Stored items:
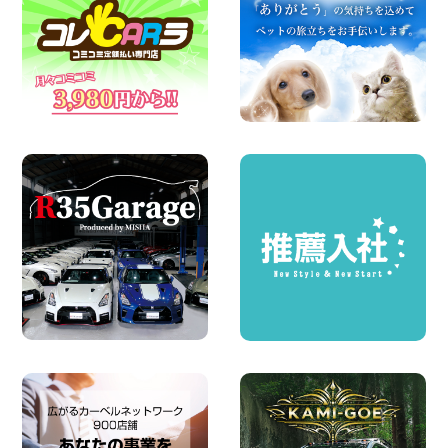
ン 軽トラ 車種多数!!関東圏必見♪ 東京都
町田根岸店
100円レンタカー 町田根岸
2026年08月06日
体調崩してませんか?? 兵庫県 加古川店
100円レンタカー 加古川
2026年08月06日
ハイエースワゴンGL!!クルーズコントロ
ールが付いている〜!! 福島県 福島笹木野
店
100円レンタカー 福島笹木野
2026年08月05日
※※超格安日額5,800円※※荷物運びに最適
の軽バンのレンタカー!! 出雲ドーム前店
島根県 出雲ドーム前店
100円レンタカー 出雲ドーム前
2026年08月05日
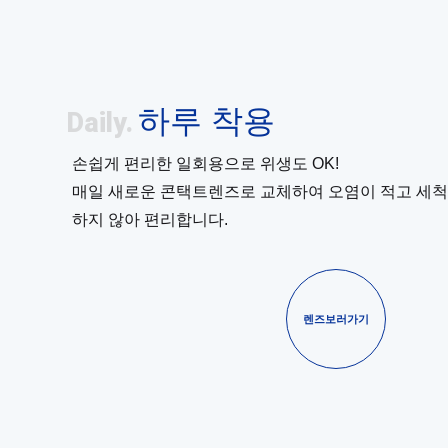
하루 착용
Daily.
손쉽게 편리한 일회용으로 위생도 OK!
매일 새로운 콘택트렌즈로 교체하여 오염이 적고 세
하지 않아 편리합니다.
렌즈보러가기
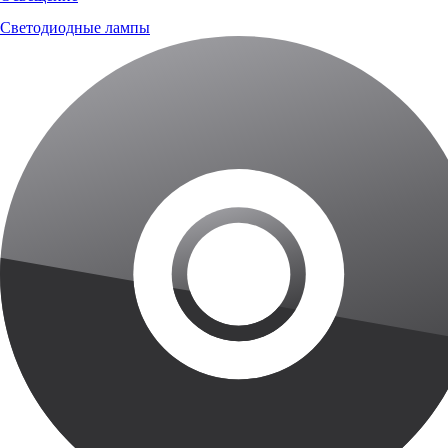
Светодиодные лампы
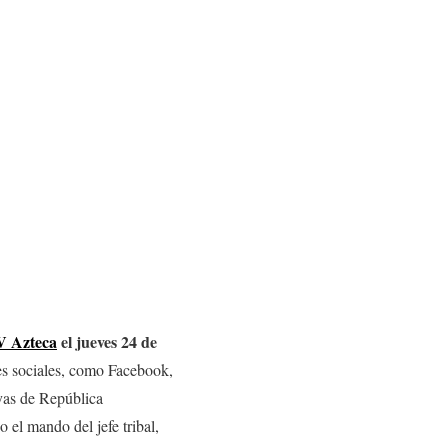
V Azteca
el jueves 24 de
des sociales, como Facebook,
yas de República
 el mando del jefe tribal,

...

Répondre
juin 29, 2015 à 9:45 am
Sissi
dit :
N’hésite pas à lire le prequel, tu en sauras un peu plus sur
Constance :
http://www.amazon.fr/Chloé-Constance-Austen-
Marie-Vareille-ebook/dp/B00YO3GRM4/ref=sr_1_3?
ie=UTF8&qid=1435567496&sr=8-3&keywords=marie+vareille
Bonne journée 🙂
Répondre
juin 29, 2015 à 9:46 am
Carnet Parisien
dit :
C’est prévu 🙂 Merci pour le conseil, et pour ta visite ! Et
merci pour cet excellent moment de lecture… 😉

--

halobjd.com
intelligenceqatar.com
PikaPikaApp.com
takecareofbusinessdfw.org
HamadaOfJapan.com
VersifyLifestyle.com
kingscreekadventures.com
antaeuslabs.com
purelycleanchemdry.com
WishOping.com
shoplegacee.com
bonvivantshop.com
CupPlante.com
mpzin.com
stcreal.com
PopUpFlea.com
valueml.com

DESCRIPTION OF THE TASK: Using the records above, set down exactly the lines from the one with "http://www.ama" through the one with "C’est prévu 🙂", inclusive, and nothing more.

EXERCISE ANSWER:
http://www.amazon.fr/Chloé-Constance-Austen-
Marie-Vareille-ebook/dp/B00YO3GRM4/ref=sr_1_3?
ie=UTF8&qid=1435567496&sr=8-3&keywords=marie+vareille
Bonne journée 🙂
Répondre
juin 29, 2015 à 9:46 am
Carnet Parisien
dit :
C’est prévu 🙂 Merci pour le conseil, et pour ta visite ! Et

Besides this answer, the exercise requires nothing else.